Which problems will become legible to them by the time they are about to deploy transformative AI. You are pessimistic about people’s ability to realize the importance of certain philosophical problems, so you don’t expect currently-illegible problems to become legible by the time TAI is deployed, whereas perhaps many prosaic safety people think that as AI becomes more and more capable, the alignment and other problems with AIs will automatically become more and more apparent to everyone (and in fact, that this has already been happening, with things like the release of ChatGPT, reporting of LLM psychosis, etc), so it’s less important to spend effort persuading people about illegible problems, than to just work on the currently-illegible-to-decision-makers problems, so that when the time comes for the research to be useful, it has already been done.
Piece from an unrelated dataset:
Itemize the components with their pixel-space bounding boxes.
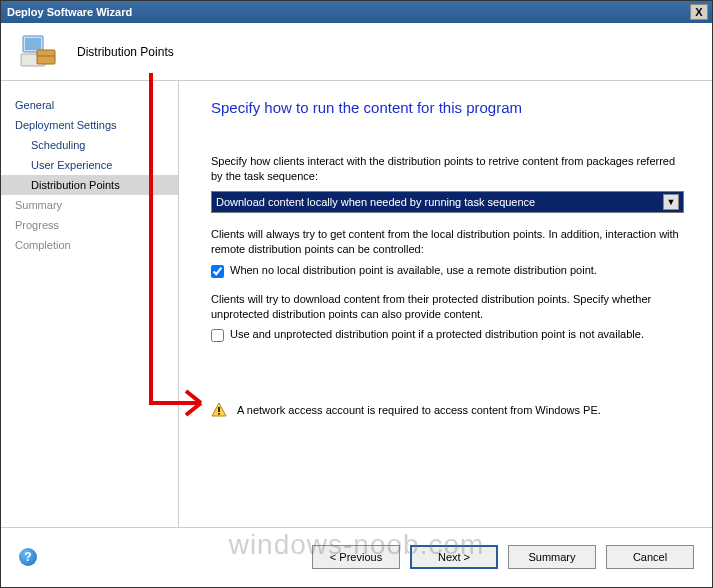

My own views are much closer to yours than to the prosaic-safety view I laid out above. In fact, after watching Buck’s talk in 2023, I wrote the following in a private conversation:
i.e. not only does working on legible safety problems burn the remaining timeline, it is the very thing which hyperstitions “AI timelines” into existence in the first place.
Isn’t a version of this logic kinda implicit in what people are already doing? Like the MIRI switch to outreach could be seen as trying to make arguments already understood in the AI safety community legible to the wider public. Or put another way, legibility is a two-place word, and the degree of “legibility of AI concerns” present in the xrisk-adjacent community is already sufficient to imply that we shouldn’t be building AI given our current level of knowledge. Like if the median voter had the degree of legible-understanding-of-AI-xrisk of Dario(probably, behind closed doors at least? or even Sam Altman?), civilization probably wouldn’t permit people to try building AGI. The issue is that the general public, as well as powerful decision makers, don’t even have this degree of legible understanding, so the bottleneck is convincing them.
Yes, some people are already implicitly doing this, but if we don’t make it explicit:
We can’t explain to the people not doing it (i.e., those working on already legible problems) why they should switch directions.
Even MIRI is doing it suboptimally because they’re not reasoning about it explicitly. I think they’re focusing too much on one particular x-safety problem (AI takeover caused by misalignment) that’s highly legible to themselves and not to the public/policymakers, and that’s problematic because what happens if someone comes up with an alignment breakthrough? Their arguments become invalidated and there’s no reason to stop holding back AGI/ASI anymore (in the public/policymakers’ eyes), but still plenty of illegible x-safety problems left.